A exemplo do que acontecia com Lula na campanha presidencial ou após a vitória, algumas pessoas choram ao encontrá-la. "Desculpe, eu vou chorar", diz Maria do Carmo Pimentel, presidente da Associação Gaúcha dos Fiscais de Previdência, após já ter chorado na sala de Helena e voltar a fazê-lo do lado de fora, durante uma sessão de fotos.
Outro que chorou foi o amazonense Bernardino Furtado. "Se você sair, não sou mais PT", disse a ela. Depois chora e afirma: "Eles vão pagar, vão pagar". E volta a criticar Lula e os rumos do atual governo.

Lula e Suplicy
Helena também responsabiliza o presidente pelo processo que sofre no partido.
"Nunca compartilhei da análise preconceituosa de setores da elite nacional, que sempre apresentaram Lula como um despreparado e facilmente influenciável na condução do poder. Até porque ele é a maior liderança da América Latina", afirma. "Essa análise vale para o bem e para o mal. Não tenho dúvida de que todas as decisões tomadas pela cúpula palaciana do partido têm direta interferência dele."
"O que mais dói", ela diz, é não entender as razões da mudança, da discrepância entre o que considera as propostas históricas de seu partido e o atual governo.

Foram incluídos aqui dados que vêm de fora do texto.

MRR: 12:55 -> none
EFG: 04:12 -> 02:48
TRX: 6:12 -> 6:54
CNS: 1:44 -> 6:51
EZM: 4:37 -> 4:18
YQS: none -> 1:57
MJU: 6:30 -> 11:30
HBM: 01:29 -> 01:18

"Isso para mim é que é o mais doloroso. Para mim é muito doloroso. É evidente que essa mudança, que esse abismo não pode ser atribuído a nada que esteja no âmbito da psicologia humana -por mais que a gente brinque que alguém, mais cedo ou mais tarde, irá para um divã por dupla personalidade ideológica."
Questionada sobre alguma possível explicação, responde: "Mas qual? Ninguém consegue".
As críticas ao presidente são frequentes nas cartas que recebe. Diz uma das remetentes: "Uma coisa que me deixa pasma, e até mesmo envergonhada de ser brasileira é ver o papel que o Lula está fazendo". Mais adiante, a mesma admiradora afirma: "Vamos falar de Eduardo Suplicy [senador pelo PT paulista]. Sou fanzona do Eduardo também, mas confesso: não estou conseguindo entender a sua calmaria".
Helena reconhece em Suplicy seu principal aliado nos últimos meses. Ele dá uma outra razão, além da política, para apoiar a senadora: "Ela e a [atual ministra do Meio Ambiente] Marina [Silva] foram meus anjos da guarda durante todo o período em que aconteceu a minha separação. Conversavam comigo, dialogavam, brincavam. Num momento de dificuldade, é natural que eu seja solidário com ela".
Na entrada do gabinete de Suplicy há uma bandeira de campanha do presidente Lula. Na do senador Aloizio Mercadante (PT-SP) há uma mão em forma de "L", com a estrela símbolo do partido. Na de Heloísa Helena, há uma bandeira do PT, emoldurada.
"Me incomoda tanto pensar no que ela fará com essa bandeira, que vou me empenhar com todas as forças para que não seja expulsa", diz Suplicy.
Helena dá a resposta: vai tirá-la de lá. "Se eu for expulsa, tenho que fazer isso."
"Então imagine o que é isso. Imagine juntar todas as camisetas que eu tenho -todas as camisetas que eu uso em casa, 99% têm alguma coisa do PT. Vou juntar todas as minhas coisas que lembram o PT. Todas as lembranças físicas, botar tudo isso numa caixa, vedar e mandar para a casa de alguém. Para que numa noite de saudade a gente não queira remexer e reviver a própria história."